The House of Repnin (Репнин), is an ancient Russian princely family, claiming descent from the Olgovichi branch of Rurik dynasty. They held the hereditary title of Knyaz in the Empire of Russia.

==History==
The family traces its name to Prince Ivan Mikhailovich Obolensky (+1523), nicknamed Repnya, i.e., "bad porridge". Like other Princes Obolensky, he descended from Mikhail Vsevolodovich, prince of Chernigov, who, in 1246, was assassinated by the Mongols.

==Notable members==
- Princess Elena Mikhailovna Repnina was the first wife of future tsar Vasily Shuisky. The date of marriage is unknown, although they are mentioned together in 1580 as the witnesses in the description of Ivan IV's wedding with Maria Nagaya. She had no children and died possibly in 1592, hypothetically - as the divorced woman in the monastery. The information about her is quite poor. Her grave is unknown. In 1608 Vasily took his 2nd wife Maria Buynosova-Rostovskaya, who become his only tsarina.

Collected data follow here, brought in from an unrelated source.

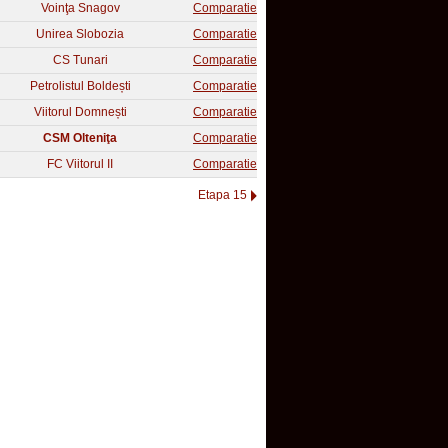
Voinţa Snagov
Comparatie
Unirea Slobozia
Comparatie
CS Tunari
Comparatie
Petrolistul Boldești
Comparatie
Viitorul Domnești
Comparatie
CSM Olteniţa
Comparatie
FC Viitorul II
Comparatie
Etapa 15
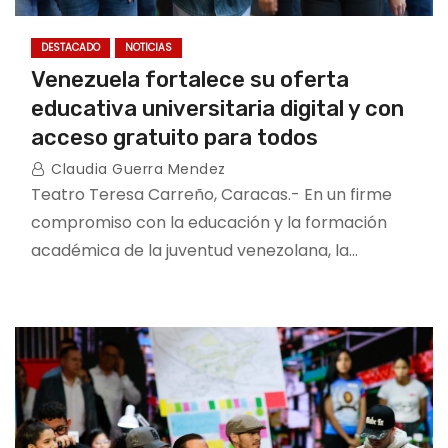
DESTACADO
NOTICIAS
Venezuela fortalece su oferta
educativa universitaria digital y con
acceso gratuito para todos
Claudia Guerra Mendez
Teatro Teresa Carreño, Caracas.- En un firme
compromiso con la educación y la formación
académica de la juventud venezolana, la…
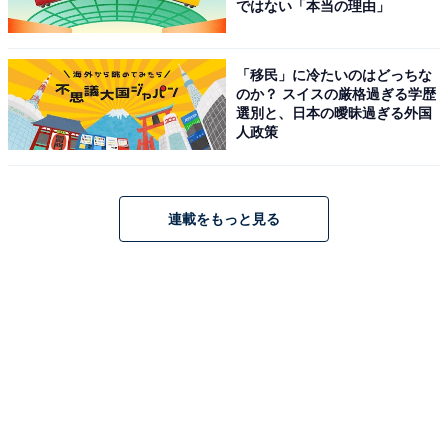
ではない「本当の理由」
「移民」に冷たいのはどっちな
のか？ スイスの厳格過ぎる学歴
選別と、日本の曖昧過ぎる外国
人政策
連載をもっと見る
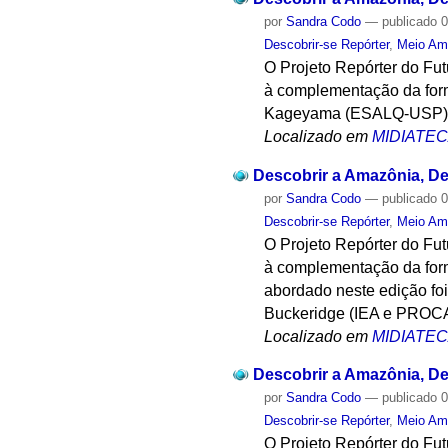
por
Sandra Codo
—
publicado
0
Descobrir-se Repórter
,
Meio Am
O Projeto Repórter do Fu
à complementação da form
Kageyama (ESALQ-USP) mi
Localizado em
MIDIATE
Descobrir a Amazônia, Des
por
Sandra Codo
—
publicado
0
Descobrir-se Repórter
,
Meio Am
O Projeto Repórter do Fu
à complementação da form
abordado neste edição fo
Buckeridge (IEA e PRO
Localizado em
MIDIATE
Descobrir a Amazônia, Des
por
Sandra Codo
—
publicado
0
Descobrir-se Repórter
,
Meio Am
O Projeto Repórter do Fu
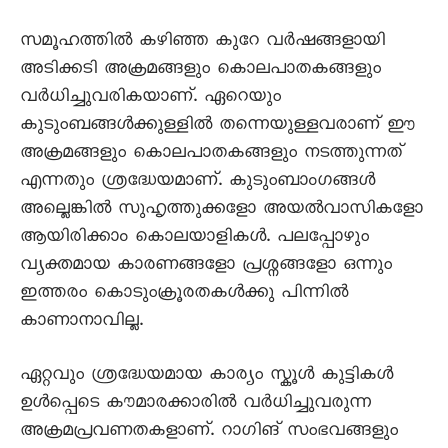
സമൂഹത്തിൽ കഴിഞ്ഞ കുറേ വർഷങ്ങളായി
അടിക്കടി അക്രമങ്ങളും കൊലപാതകങ്ങളും
വർധിച്ചുവരികയാണ്. ഏറെയും
കുടുംബങ്ങൾക്കുള്ളിൽ തന്നെയുള്ളവരാണ് ഈ
അക്രമങ്ങളും കൊലപാതകങ്ങളും നടത്തുന്നത്
എന്നതും ശ്രദ്ധേയമാണ്. കുടുംബാംഗങ്ങൾ
അല്ലെങ്കിൽ സുഹൃത്തുക്കളോ അയൽവാസികളോ
ആയിരിക്കാം കൊലയാളികൾ. പലപ്പോഴും
വ്യക്തമായ കാരണങ്ങളോ പ്രശ്നങ്ങളോ ഒന്നും
ഇത്തരം കൊടുംക്രൂരതകൾക്കു പിന്നിൽ
കാണാനാവില്ല.
ഏറ്റവും ശ്രദ്ധേയമായ കാര്യം സ്കൂൾ കുട്ടികൾ
ഉൾപ്പെടെ കൗമാരക്കാരിൽ വർധിച്ചുവരുന്ന
അക്രമപ്രവണതകളാണ്. റാഗിങ് സംഭവങ്ങളും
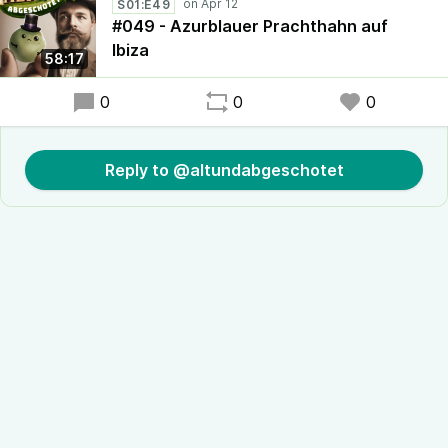
S01:E49
#049 - Azurblauer Prachthahn auf
Ibiza
58:17
0
0
0
Reply to @altundabgeschotet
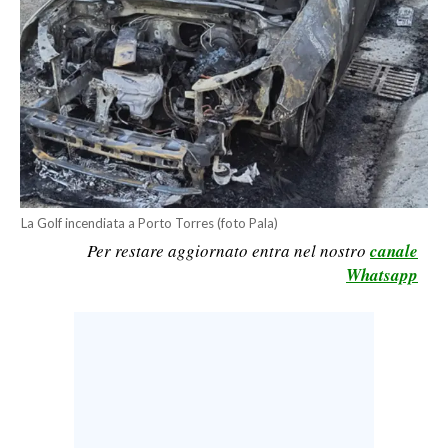
LAVORO
BANDI
SPORT IN SARDEGNA
SPORT
RISULTATI E CLASSIFICHE
CALCIO
La Golf incendiata a Porto Torres (foto Pala)
CALCIO REGIONALE
Per restare aggiornato entra nel nostro
canale
Whatsapp
BASKET
VOLLEY
MOTORI
TENNIS
ALTRI SPORT
CULTURA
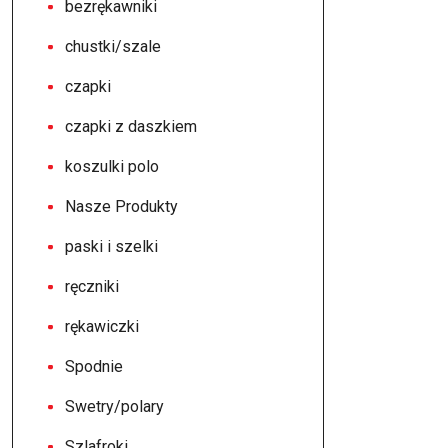
bezrękawniki
chustki/szale
czapki
czapki z daszkiem
koszulki polo
Nasze Produkty
paski i szelki
ręczniki
rękawiczki
Spodnie
Swetry/polary
Szlafroki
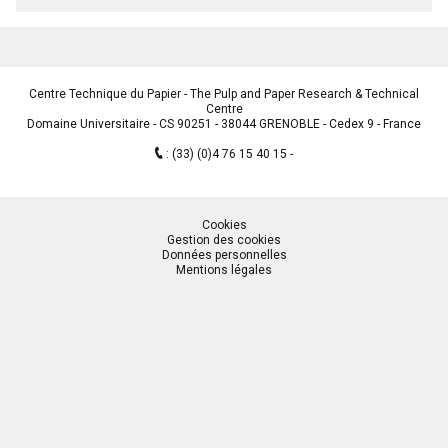
Centre Technique du Papier - The Pulp and Paper Research & Technical
Centre
Domaine Universitaire - CS 90251 - 38044 GRENOBLE - Cedex 9 - France
:
(33) (0)4 76 15 40 15
Cookies
Gestion des cookies
Données personnelles
Mentions légales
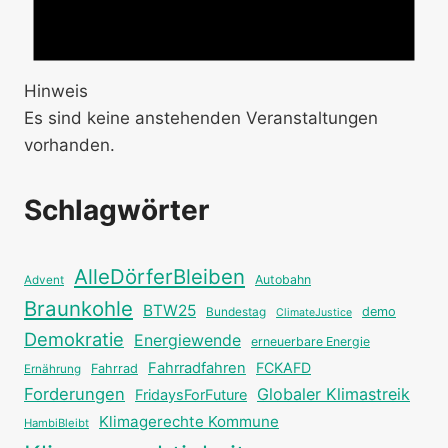
Hinweis
Es sind keine anstehenden Veranstaltungen
vorhanden.
Schlagwörter
AlleDörferBleiben
Autobahn
Advent
Braunkohle
BTW25
Bundestag
demo
ClimateJustice
Demokratie
Energiewende
erneuerbare Energie
Fahrradfahren
FCKAFD
Fahrrad
Ernährung
Forderungen
Globaler Klimastreik
FridaysForFuture
Klimagerechte Kommune
HambiBleibt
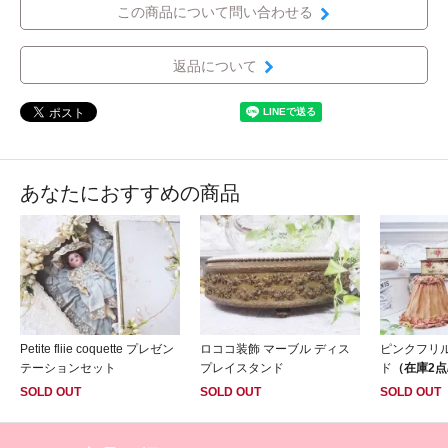
この商品について問い合わせる
返品について
あなたにおすすめの商品
Petite fliie coquette プレゼン
ロココ装飾 マーブル ディス
ピンクフリ
テーションセット
プレイスタンド
ド
（在庫2点
SOLD OUT
SOLD OUT
SOLD OUT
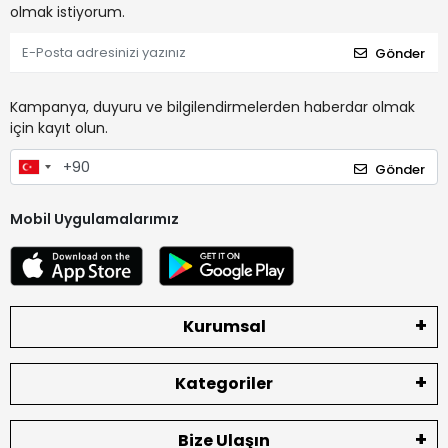
olmak istiyorum.
Gönder
Kampanya, duyuru ve bilgilendirmelerden haberdar olmak
için kayıt olun.
Gönder
Mobil Uygulamalarımız
Kurumsal
Kategoriler
Bize Ulaşın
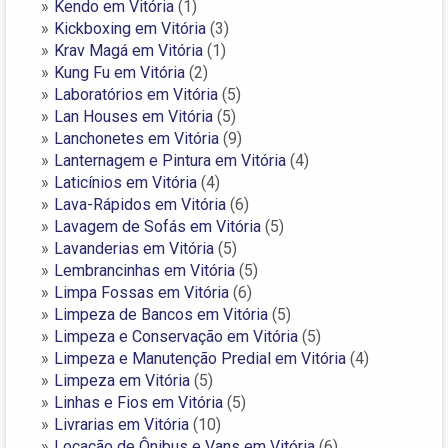
Kendo em Vitória
(1)
Kickboxing em Vitória
(3)
Krav Magá em Vitória
(1)
Kung Fu em Vitória
(2)
Laboratórios em Vitória
(5)
Lan Houses em Vitória
(5)
Lanchonetes em Vitória
(9)
Lanternagem e Pintura em Vitória
(4)
Laticínios em Vitória
(4)
Lava-Rápidos em Vitória
(6)
Lavagem de Sofás em Vitória
(5)
Lavanderias em Vitória
(5)
Lembrancinhas em Vitória
(5)
Limpa Fossas em Vitória
(6)
Limpeza de Bancos em Vitória
(5)
Limpeza e Conservação em Vitória
(5)
Limpeza e Manutenção Predial em Vitória
(4)
Limpeza em Vitória
(5)
Linhas e Fios em Vitória
(5)
Livrarias em Vitória
(10)
Locação de Ônibus e Vans em Vitória
(6)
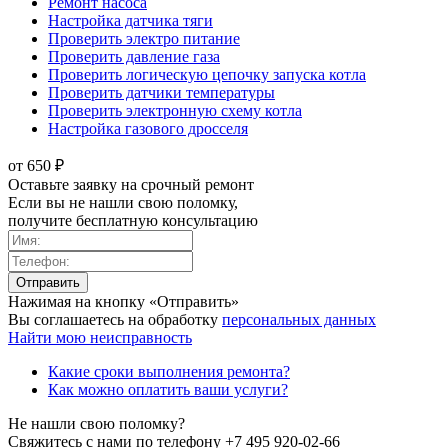
Ремонт насоса
Настройка датчика тяги
Проверить электро питание
Проверить давление газа
Проверить логическую цепочку запуска котла
Проверить датчики температуры
Проверить электронную схему котла
Настройка газового дросселя
от 650 ₽
Оставьте заявку на срочный ремонт
Если вы не нашли свою поломку,
получите бесплатную консультацию
Нажимая на кнопку «Отправить»
Вы соглашаетесь на обработку
персональных данных
Найти мою неисправность
Какие сроки выполнения ремонта?
Как можно оплатить ваши услуги?
Не нашли свою поломку?
Свяжитесь с нами по телефону
+7 495 920-02-66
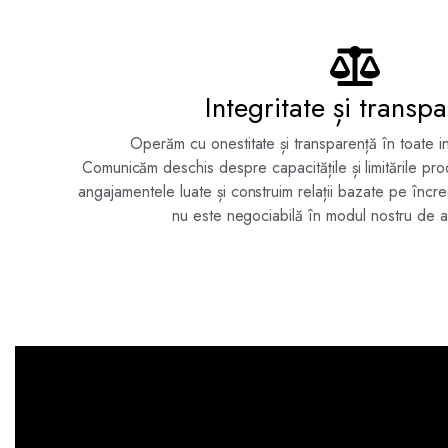
Integritate și transp
Operăm cu onestitate și transparență în toate in
Comunicăm deschis despre capacitățile și limitările pr
angajamentele luate și construim relații bazate pe încre
nu este negociabilă în modul nostru de a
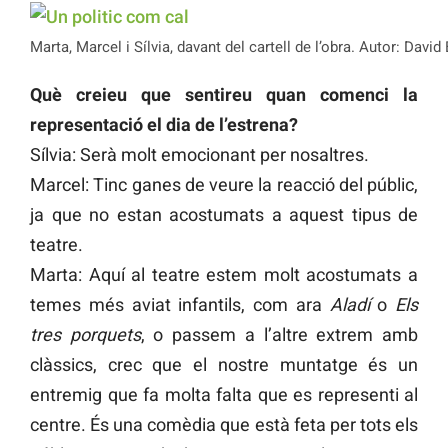
Marta, Marcel i Sílvia, davant del cartell de l’obra. Autor: David 
Què creieu que sentireu quan comenci la
representació el dia de l’estrena?
Sílvia: Serà molt emocionant per nosaltres.
Marcel: Tinc ganes de veure la reacció del públic,
ja que no estan acostumats a aquest tipus de
teatre.
Marta: Aquí al teatre estem molt acostumats a
temes més aviat infantils, com ara
Aladí
o
Els
tres porquets
, o passem a l’altre extrem amb
clàssics, crec que el nostre muntatge és un
entremig que fa molta falta que es representi al
centre. És una comèdia que està feta per tots els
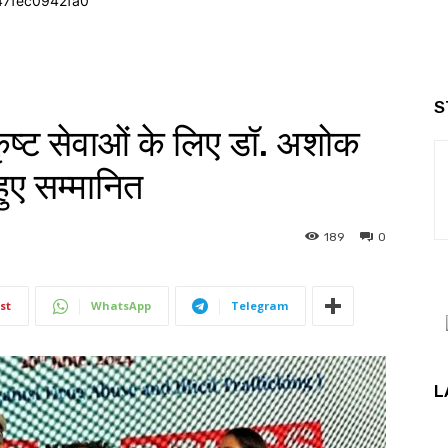
47fec0942fa0
S
कृष्ट सेवाओं के लिए डॉ. अशोक
हुए सम्मानित
189
0
st
WhatsApp
Telegram
L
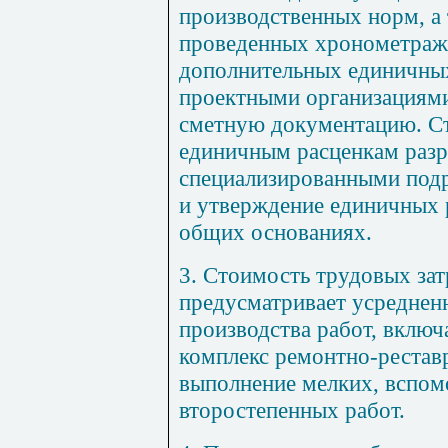
производственных норм, а 
проведенных хрономе
т
раж
дополнительных единичных
проектными организациям
сме
тн
ую документацию. Ст
единичным расценкам разр
специализированными подр
и утверждение единичных 
общих основаниях.
3. Стоимость трудовых зат
предусматривает усреднен
производства работ, вклю
комплекс ремонтно-рестав
выполнение мелких, вспом
второстепенных работ.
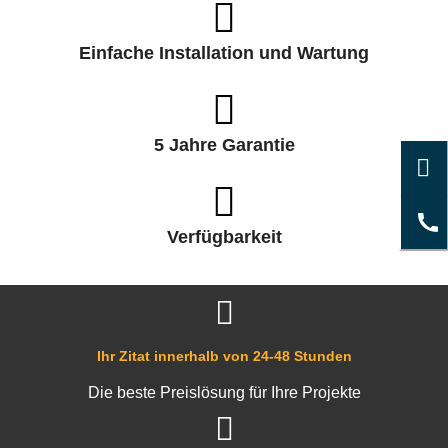
Einfache Installation und Wartung
5 Jahre Garantie
Verfügbarkeit
Ihr Zitat innerhalb von 24-48 Stunden
Die beste Preislösung für Ihre Projekte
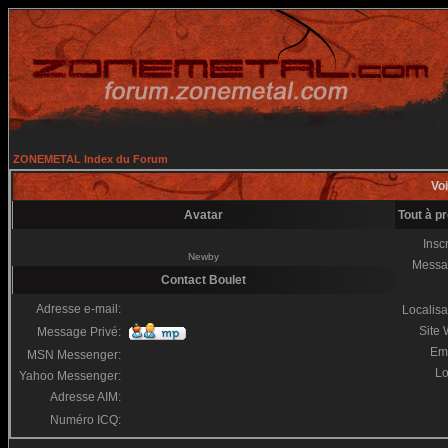
ZONEMETAL Index du Forum
Voi
Avatar
Tout à p
Inscr
Newby
Messa
Contact Boulet
Adresse e-mail:
Localisa
Site
Message Privé:
Em
MSN Messenger:
Lo
Yahoo Messenger:
Adresse AIM:
Numéro ICQ:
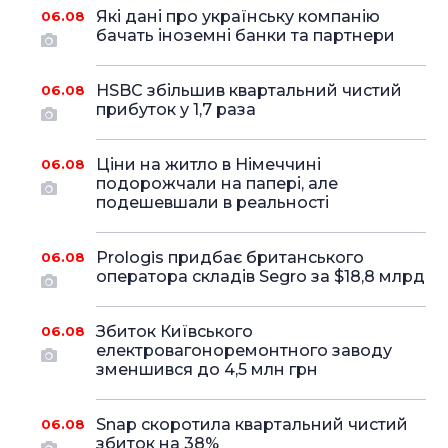
Які дані про українську компанію
06.08
бачать іноземні банки та партнери
HSBC збільшив квартальний чистий
06.08
прибуток у 1,7 раза
Ціни на житло в Німеччині
06.08
подорожчали на папері, але
подешевшали в реальності
Prologis придбає британського
06.08
оператора складів Segro за $18,8 млрд
Збиток Київського
06.08
електровагоноремонтного заводу
зменшився до 4,5 млн грн
Snap скоротила квартальний чистий
06.08
збиток на 38%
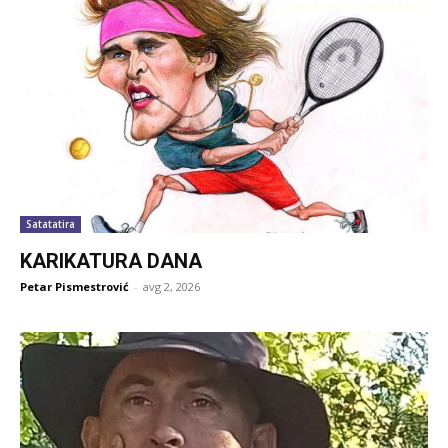
Satatatira
KARIKATURA DANA
Petar Pismestrović
-
avg 2, 2026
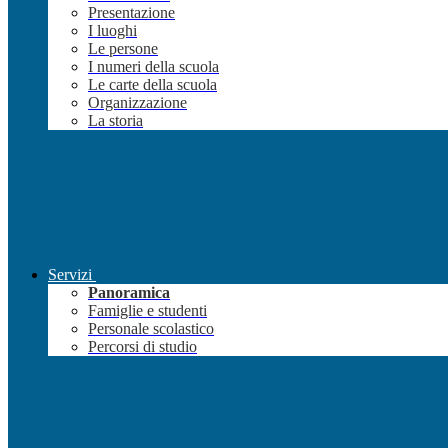
Presentazione
I luoghi
Le persone
I numeri della scuola
Le carte della scuola
Organizzazione
La storia
Servizi
Panoramica
Famiglie e studenti
Personale scolastico
Percorsi di studio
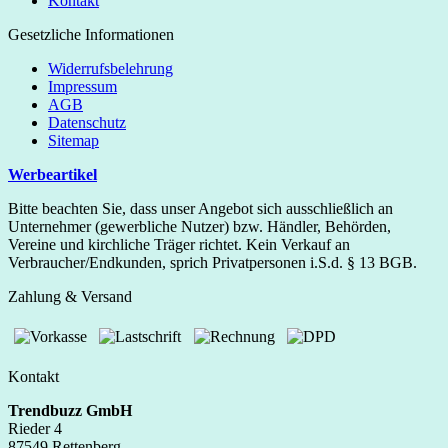
Kontakt
Gesetzliche Informationen
Widerrufsbelehrung
Impressum
AGB
Datenschutz
Sitemap
Werbeartikel
Bitte beachten Sie, dass unser Angebot sich ausschließlich an
Unternehmer (gewerbliche Nutzer) bzw. Händler, Behörden,
Vereine und kirchliche Träger richtet. Kein Verkauf an
Verbraucher/Endkunden, sprich Privatpersonen i.S.d. § 13 BGB.
Zahlung & Versand
Kontakt
Trendbuzz GmbH
Rieder 4
87549 Rettenberg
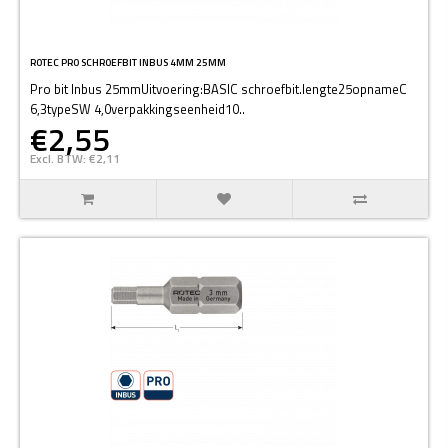
ROTEC PRO SCHROEFBIT INBUS 4MM 25MM
Pro bit Inbus 25mmUitvoering:BASIC schroefbit.lengte25opnameC
6,3typeSW 4,0verpakkingseenheid10..
€2,55
Excl. BTW: €2,11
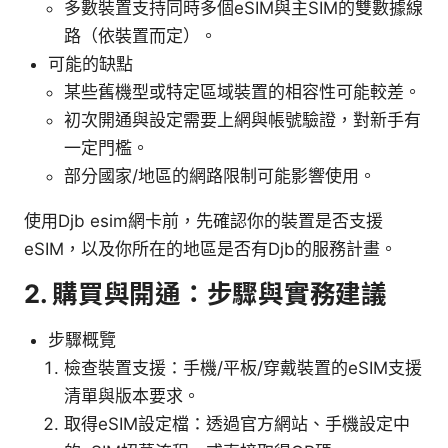
多數裝置支持同時多個eSIM與主SIM的雙數據線
路（依裝置而定）。
可能的缺點
某些舊機型或特定區域裝置的相容性可能較差。
初次開通與設定需要上網與帳號驗證，對新手有
一定門檻。
部分國家/地區的網路限制可能影響使用。
使用Djb esim網卡前，先確認你的裝置是否支援
eSIM，以及你所在的地區是否有Djb的服務計畫。
2. 購買與開通：步驟與實務建議
步驟概覽
檢查裝置支援：手機/平板/穿戴裝置的eSIM支援
清單與版本要求。
取得eSIM設定檔：透過官方網站、手機設定中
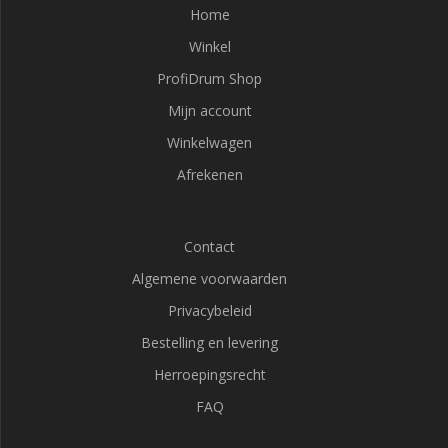
Home
Winkel
ProfiDrum Shop
Mijn account
Winkelwagen
Afrekenen
Contact
Algemene voorwaarden
Privacybeleid
Bestelling en levering
Herroepingsrecht
FAQ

- Prince Anikita Ivanovich Repnin (1668-1726), his grandson, who was one of the Russian commanders during the Great Northern War, ending his military career as Field Marshal and Minister of Defense.
- Prince Nikolay Vasilievich Repnin (1734-1801), the latter's son, probably the most illustrious member of the family, noted for his involvement in the Polish affairs and his decisive actions during the Russo-Turkish Wars. He had three daughters and a natural son (Ivan Pnin) but no legitimate male heir, hence Alexander I permitted his grandson Prince Nikolai Volkonsky to take the name Repnin and coat of arms of his grandfather. His descendants are known as Princes Repnin-Volkonsky.